Mid-autumn festival to celebrate Southeast Asian culture

Published:  15:35 Thursday - September 19, 2013

Mid-autumn festival to celebrate Southeast Asian culture

Ha Noi's Viet Nam Museum of Ethnology will host a mid-autumn festival inspired by Southeast Asian culture this weekend, featuring a wide range of activities and games

With support from Southeast Asian embassies in Vietnam, the festival will give children from regional countries a chance to introduce their cultures through music, dance, folk games and workshops.

Through the event, Vietnamese children will understand similarities and differences of how the mid-autumn festival is celebrated across different countries, according to museum official Nguyen Thai Hoa.

Southeast Asian cultures will be creatively introduced with competitions to identify countries through songs, customs, currency, national flags and traditional costumes.

Cultural exchange: Visitors will learn about Southeast Asian countries through paintings at the festival.

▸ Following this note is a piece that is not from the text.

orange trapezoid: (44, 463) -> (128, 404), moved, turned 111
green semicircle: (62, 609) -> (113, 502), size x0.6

Museum visitors will be able to partake in a wide variety of folk games such as "walking on coconut shells" (from Laos, Thailand and Indonesia), the "pebble board game" (Indonesia, the Philippines and Viet Nam), "hopping" (Myanmar, the Philippines and Viet Nam), "pick-up-sticks" (the Philippines and Viet Nam), "tug-of-war" (Thailand and Viet Nam) and "spinning tops" (Malaysia, Indonesia and Viet Nam).

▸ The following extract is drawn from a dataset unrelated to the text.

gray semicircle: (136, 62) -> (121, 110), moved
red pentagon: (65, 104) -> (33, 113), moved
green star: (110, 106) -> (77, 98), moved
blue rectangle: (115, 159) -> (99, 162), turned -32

Children will be photographed in traditional costumes and can sample food from various countries in Southeast Asia.

They will also take part in workshops guiding them on how to make toys using traditional methods and materials.

They'll also receive a talk on tien si giay (paper effigy), a traditional toy of Vietnamese children symbolising fondness for learning, with a presentation from Nguyen Van Thinh from the University of Social Sciences and Humanities.

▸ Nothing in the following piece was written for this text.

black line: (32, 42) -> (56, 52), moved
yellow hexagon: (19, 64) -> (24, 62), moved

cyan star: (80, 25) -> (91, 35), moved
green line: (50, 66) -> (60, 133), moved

Other features of a traditional Vietnamese mid-autumn festival – the most eagerly-awaited festival for children – such as the legend of the festival and how it's celebrated will also be presented.

A wide range of activities to celebrate the mid-autumn festival will be held in the city's Old Quarter from September 13-19.

The events will enable tourists to see the most popular festival for Vietnamese children. Children will be able to join in and play folk games.

Artisans in the Old Quarter and from nearby craft villages will display their skills in making traditional toys, paper effigies and lanterns at Kim Ngan Temple (42 Hang Bac Street), Dong Lac Temple (38 Hang Dao Street) and an old heritage house at 87 Ma May Street.

Many entertainment activities for children living in shelters and in rural and remote areas throughout the country will be held from September 12-19.

The Ministry of Culture, Sports and Tourism has assigned the Viet Nam Exhibition Centre for Culture and Arts, 2 Hoa Lu Street, to work with agencies to organise a festival and fair from September 14-19.

In HCM City, more than 3,000 children, mostly from shelters and rehabilitation centres and schools for kids with disabilities, will attend the entertainment programme Mai Am Nha Viet (Viet Nam Family's Home) at the Military Zone No 7 stadium on September 19.

During the programme, children will take part in games and lantern-decoration contests, and will receive gifts. Famous singers and artists will also perform.

On Thursday, the Youth Cultural House and the Department of Education and Training also will sponsor the Vang Trang Yeu Thuong (Lovely Moon) and lantern contest for children and students, especially for kids living in shelters. The first-prize winner will be given VND3 million (US$143).